WHAT IS EXPECTED: Below are the entries to work from; restate word for word the portion that opens with the line containing "I want to thank" and closes with the line containing "affected all of", keeping both.

INPUT DATA:
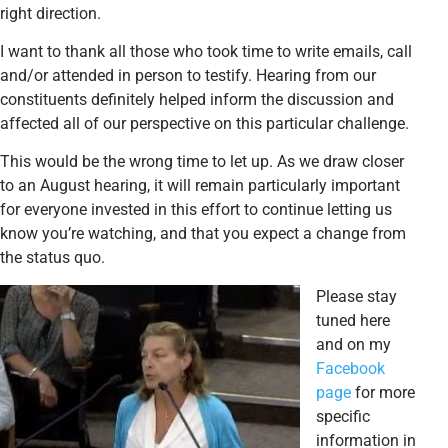
right direction.
I want to thank all those who took time to write emails, call
and/or attended in person to testify. Hearing from our
constituents definitely helped inform the discussion and
affected all of our perspective on this particular challenge.
This would be the wrong time to let up. As we draw closer
to an August hearing, it will remain particularly important
for everyone invested in this effort to continue letting us
know you’re watching, and that you expect a change from
the status quo.
Please stay
tuned here
and on my
Facebook
page
for more
specific
information in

ANSWER TO THE PROBLEM:
I want to thank all those who took time to write emails, call
and/or attended in person to testify. Hearing from our
constituents definitely helped inform the discussion and
affected all of our perspective on this particular challenge.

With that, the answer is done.